2025 Proffered Presentations
S345: MEASUREMENTS OF THE FRONTAL SINUS IN CORRELATION TO TRANS FRONTAL SINUS KEYHOLE APPROACHES TO THE ANTERIOR SKULL BASE
Miguel Saez-Alegre, MD, PhD; Antonio Bon Nieves, BS; Lazaro Peraza, MD; Carlos Pinheiro Neto, MD, PhD; Mayo Clinic, Rochester, MN, USA
Background: The frontal sinus, due to its anatomical position, has gained interest as a minimally invasive pathway for neurosurgery, with a number of trans-frontal sinus keyhole (TFSK) approaches been described. However, the variability in the size of the frontal sinus necessitates a thorough study of the feasibility of TFSK approaches. The goal of this study was to assess the feasibility of various TFSK approaches to the anterior skull base by measuring frontal sinus dimensions.
Methods: We conducted a retrospective analysis of 108 high-quality CT scans from patients without head and neck pathology. The dimensions of the frontal sinuses were measured using area contouring and linear measurements. We assessed the height, width, and area of the frontal sinus in the coronal plane. Approaches were categorized into lateral and midline TFSK, based on whether one or both frontal sinuses were used. A keyhole craniotomy was defined as an area of at least 2x2 cm (4 cm²). Lateral TFSK approaches were defined as feasible if the lateral frontal sinus had an area greater than 4cm2 (2x2cm). Midline TFSK approaches were defined as feasible if the total area of the frontal sinus was greater than 4cm2.
Results: Among the 108 patients, 94.44% had at least one frontal sinus present, with 42.59% having a sinus large enough for a right or left lateral TFSK approach (≥4 cm²). For midline TFSK, 77.78% of patients had a frontal sinus large enough. Notably, 14.68% of patients exhibited either unilateral or bilateral frontal sinus absence.
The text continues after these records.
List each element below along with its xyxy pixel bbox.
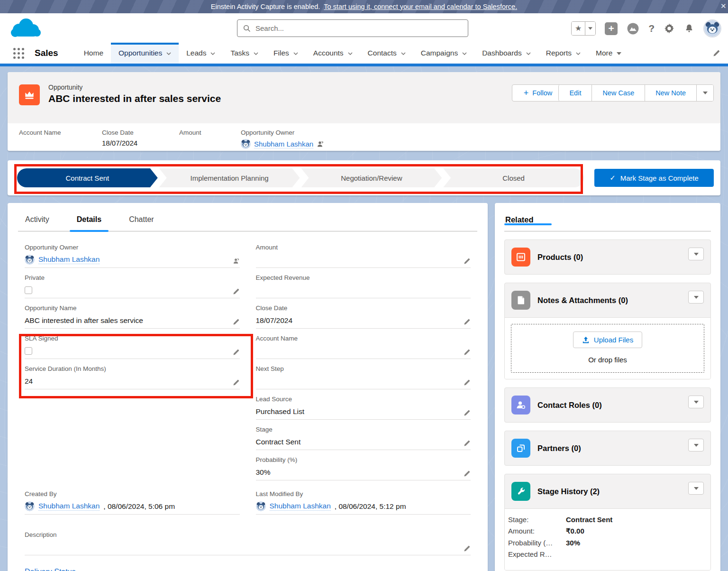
tab-chatter[interactable]: Chatter [122, 211, 161, 231]
stage-history-card-title[interactable]: Stage History (2) [537, 487, 681, 496]
record-highlights-panel: Opportunity ABC interested in after sale… [8, 72, 720, 151]
user-avatar [256, 501, 266, 511]
field-label: Amount [179, 129, 241, 136]
edit-pencil-icon[interactable] [233, 288, 240, 295]
upload-files-button[interactable]: Upload Files [573, 332, 642, 348]
nav-tab-tasks[interactable]: Tasks [223, 43, 266, 64]
owner-link[interactable]: Shubham Lashkan [254, 140, 313, 148]
edit-pencil-icon[interactable] [233, 379, 240, 386]
path-stage-closed[interactable]: Closed [443, 168, 584, 187]
field-label: Close Date [102, 129, 179, 136]
stage-history-row: Expected R… [508, 550, 707, 558]
contact-roles-actions-caret-button[interactable] [688, 396, 704, 408]
edit-button[interactable]: Edit [559, 85, 592, 101]
mark-stage-complete-button[interactable]: ✓ Mark Stage as Complete [594, 169, 714, 187]
sales-path-panel: Contract Sent Implementation Planning Ne… [8, 160, 720, 195]
partners-card-title[interactable]: Partners (0) [537, 444, 681, 453]
record-entity-label: Opportunity [48, 83, 82, 91]
nav-tab-contacts[interactable]: Contacts [360, 43, 413, 64]
sla-signed-checkbox[interactable] [25, 347, 32, 355]
follow-button[interactable]: +Follow [512, 84, 564, 101]
notifications-bell-button[interactable] [684, 23, 694, 34]
nav-tab-opportunities[interactable]: Opportunities [111, 43, 179, 64]
field-opportunity-name: Opportunity Name ABC interested in after… [25, 304, 240, 329]
field-label: Account Name [19, 129, 102, 136]
edit-pencil-icon[interactable] [464, 440, 471, 447]
favorites-caret-button[interactable] [585, 22, 595, 35]
tab-related[interactable]: Related [504, 211, 535, 224]
nav-tab-dashboards[interactable]: Dashboards [474, 43, 538, 64]
path-stage-implementation-planning[interactable]: Implementation Planning [159, 168, 300, 187]
path-stage-contract-sent[interactable]: Contract Sent [17, 168, 158, 187]
contact-roles-card-title[interactable]: Contact Roles (0) [537, 401, 681, 410]
record-key-fields: Account Name Close Date 18/07/2024 Amoun… [8, 123, 720, 151]
nav-tab-campaigns[interactable]: Campaigns [413, 43, 474, 64]
nav-tab-leads[interactable]: Leads [179, 43, 223, 64]
stage-history-row: Stage: Contract Sent [508, 516, 707, 524]
edit-pencil-icon[interactable] [464, 545, 471, 552]
path-stage-negotiation-review[interactable]: Negotiation/Review [301, 168, 442, 187]
app-name: Sales [35, 48, 58, 58]
field-created-by: Created By Shubham Lashkan , 08/06/2024,… [25, 490, 240, 515]
field-next-step: Next Step [256, 365, 471, 389]
edit-pencil-icon[interactable] [464, 379, 471, 386]
products-actions-caret-button[interactable] [688, 248, 704, 260]
edit-pencil-icon[interactable] [464, 409, 471, 416]
banner-connect-link[interactable]: To start using it, connect your email an… [324, 3, 517, 10]
stage-history-actions-caret-button[interactable] [688, 482, 704, 495]
field-lead-source: Lead Source Purchased List [256, 396, 471, 420]
edit-pencil-icon[interactable] [464, 470, 471, 477]
global-search[interactable] [237, 19, 468, 37]
nav-tab-reports[interactable]: Reports [538, 43, 588, 64]
stage-history-row: Probability (… 30% [508, 539, 707, 547]
private-checkbox[interactable] [25, 286, 32, 294]
products-card-title[interactable]: Products (0) [537, 253, 681, 262]
salesforce-logo-icon [9, 17, 43, 39]
nav-tab-files[interactable]: Files [266, 43, 306, 64]
drop-files-hint: Or drop files [516, 356, 699, 364]
change-owner-icon[interactable] [317, 140, 324, 148]
banner-close-icon[interactable]: ✕ [720, 2, 728, 10]
field-account-name: Account Name [256, 335, 471, 359]
guidance-center-button[interactable] [627, 22, 639, 35]
quick-create-button[interactable]: + [605, 22, 618, 35]
tab-details[interactable]: Details [70, 211, 109, 231]
delivery-status-section-link[interactable]: Delivery Status [25, 568, 471, 571]
notes-card-title[interactable]: Notes & Attachments (0) [537, 296, 681, 305]
contact-roles-icon [511, 396, 530, 414]
banner-text: Einstein Activity Capture is enabled. [211, 3, 320, 10]
change-owner-icon[interactable] [233, 258, 240, 265]
tab-activity[interactable]: Activity [18, 211, 56, 231]
search-input[interactable] [255, 24, 462, 32]
new-note-button[interactable]: New Note [645, 85, 696, 101]
nav-tab-home[interactable]: Home [76, 43, 111, 64]
app-navigation-bar: Sales Home Opportunities Leads Tasks Fil… [0, 43, 728, 64]
modified-by-user-link[interactable]: Shubham Lashkan [270, 502, 331, 511]
new-case-button[interactable]: New Case [592, 85, 645, 101]
profile-avatar-button[interactable] [703, 19, 721, 37]
edit-pencil-icon[interactable] [233, 349, 240, 356]
nav-tab-accounts[interactable]: Accounts [306, 43, 360, 64]
upload-icon [582, 336, 590, 344]
notes-actions-caret-button[interactable] [688, 291, 704, 304]
related-card-contact-roles: Contact Roles (0) [504, 387, 711, 423]
related-card-notes-attachments: Notes & Attachments (0) Upload Files Or … [504, 283, 711, 379]
checkmark-icon: ✓ [610, 174, 616, 182]
partners-actions-caret-button[interactable] [688, 439, 704, 451]
edit-pencil-icon[interactable] [464, 258, 471, 265]
edit-pencil-icon[interactable] [233, 318, 240, 325]
user-avatar [25, 501, 35, 511]
owner-link[interactable]: Shubham Lashkan [38, 255, 100, 264]
file-dropzone[interactable]: Upload Files Or drop files [511, 324, 704, 373]
edit-pencil-icon[interactable] [464, 349, 471, 356]
more-actions-caret-button[interactable] [696, 85, 713, 101]
favorites-star-button[interactable]: ★ [572, 22, 585, 35]
setup-gear-button[interactable] [664, 23, 675, 34]
help-button[interactable]: ? [648, 23, 655, 34]
app-launcher-button[interactable] [13, 48, 24, 59]
created-by-user-link[interactable]: Shubham Lashkan [38, 502, 100, 511]
edit-pencil-icon[interactable] [464, 318, 471, 325]
nav-tab-more[interactable]: More [588, 43, 629, 64]
edit-navigation-pencil-icon[interactable] [713, 49, 720, 57]
field-expected-revenue: Expected Revenue [256, 274, 471, 298]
The mean frontal sinus area was 4.04 ± 2.21 cm² on the right and 4.33 ± 2.39 cm² on the left. There was no significant difference between the sizes of the right and left frontal sinuses (p = 0.37).
Discussion: The variability in the size and pneumatization of the frontal sinus presents both opportunities and challenges for TFSK surgery. Our study shows that while most patients have sufficient sinus size for midline approaches, a notable percentage (14.68%) lack sufficient pneumatization for any TFSK approach. The definition of a keyhole craniotomy as 2x2 cm (4 cm²) provides a useful threshold, but further research is needed to optimize this definition and evaluate outcomes based on varying sinus sizes.
Conclusions: Trans-frontal sinus keyhole surgery represents a viable option for accessing the anterior skull base in a majority of patients, especially those with adequately pneumatized frontal sinuses. However, variations in sinus size and anatomy necessitate tailored approaches. Our findings show that lateral TFSK approaches are feasible in 42.59% of patients, and midline approaches are feasible in 77.78%.
Violin plot of the measurements of the frontal sinus showing the area of the left and right frontal sinuses
Image #1: CT measurements of the frontal sinus in the coronal view. The horizontal A line corresponds to the width, the vertical B line corresponds to the height, and the C corresponds to the contour of the sinus.